By this proof Descartes is half correct; some demon cannot delude us into imagining our thinking (which is not to say that he can’t simulate it on a computer bigger than our consciousness). At least it is certain that our doubt must exist in some external reality, whether this is the material world or whether it is simulated alongside that reality on a giant calculator or holodeck. We think, therefore we are.
Now this seems all to be an argument for the theist-side of things. If we can be simulated on a computer it must mean God is not a DJ but a software engineer who writes perfect software in six days time. Or God could also be the computer we are all running on. Or God could just be the code we are written in. If we say that God = nature = the ‘laws of physics’ you’d probably end up with an undeniable statement. But defined like this, God is a hollow concept since none of the dogma’s of any of earths religions would apply to him. He wouldn’t be an intelligent designer at all. If God was the ‘IT-guy’ by contrast we’d have to wonder about the room he was working in and who build the computer, never mind who build himself.
Creationist love the notion of ‘irreducible complexity’. In a scientific mathematical sense it just means a system cannot be described in a shorter way. Take for instance the law of motion. Any acceleration can be abbreviated to an equation of mass, force and friction. Beyond that it cannot be reduced without losing the power to describe the system. Since quantum-mechanics and the Heisenberg’s uncertainty principle we have come to regard many aspects of reality as ‘irreducible complex’. If reality was a film and we rewind it before playing it again, it would not necessarily play out the same way. There is no code that can describe reality in a reduced way and the same can probably be said of our thought processes.

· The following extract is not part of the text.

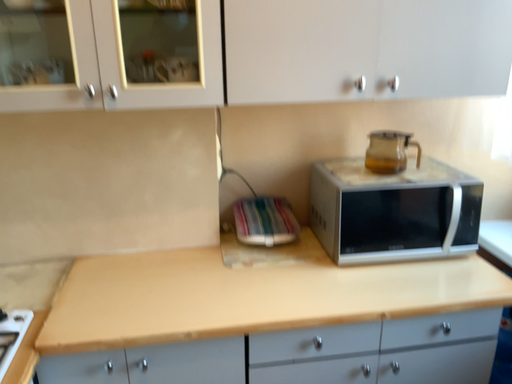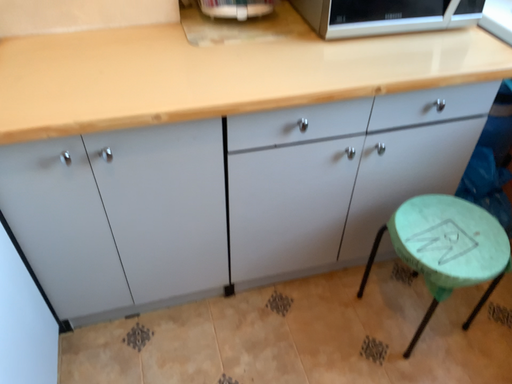 Question: Which way did the camera rotate in the video?

Choices:
 (A) rotated upward
 (B) rotated downward

Answer: (B) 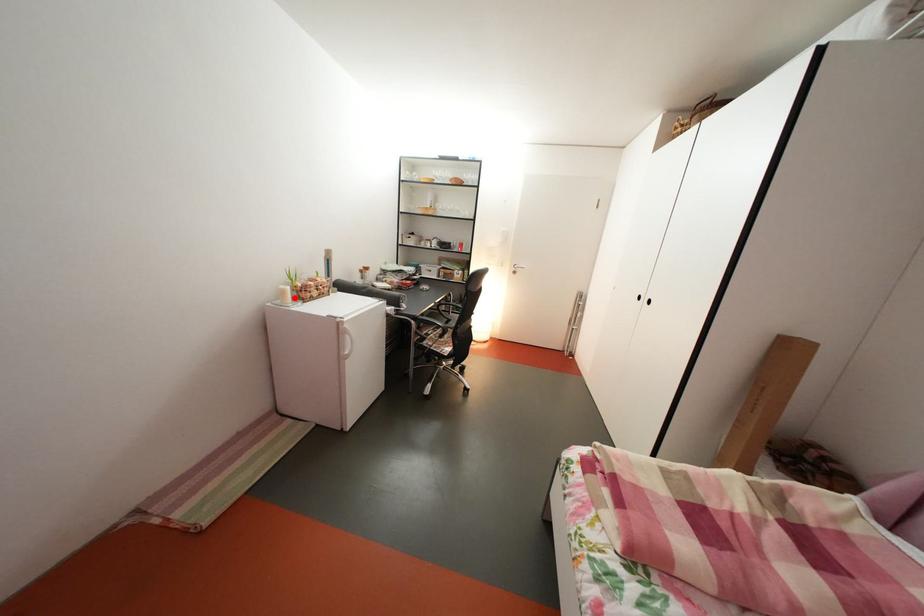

The physics behind it can be deterministic, but thanks to uncertainty, we cannot predict what we’ll think or decide before we actually do it and, were we to rewind time, the second time around we might decide something else entirely.
With the Higgs boson identified we increasingly live in a universe were reality is not so much made from ‘stuff’ as much as that everything is made from mathematical objects with certain properties that result from objects’ relations with each other. This is basically what theoretical physicist Max Tegmark thinks. In such a mathematical universe it is entirely logic to think it is all calculated. But none of it would work with a simpler model of itself. To know what is going to come next you just may not have another option but to wait and see how reality unfolds. If reality is so irreducibly complex, it seems hard to imagine that it was simulated at all. If thinking is so irreducibly complex, it seems hard to imagine that it was simulated. Thus it seems difficult to maintain we are just simulations. Reality may actually be real. We think, therefore we very well might just bloody well exist.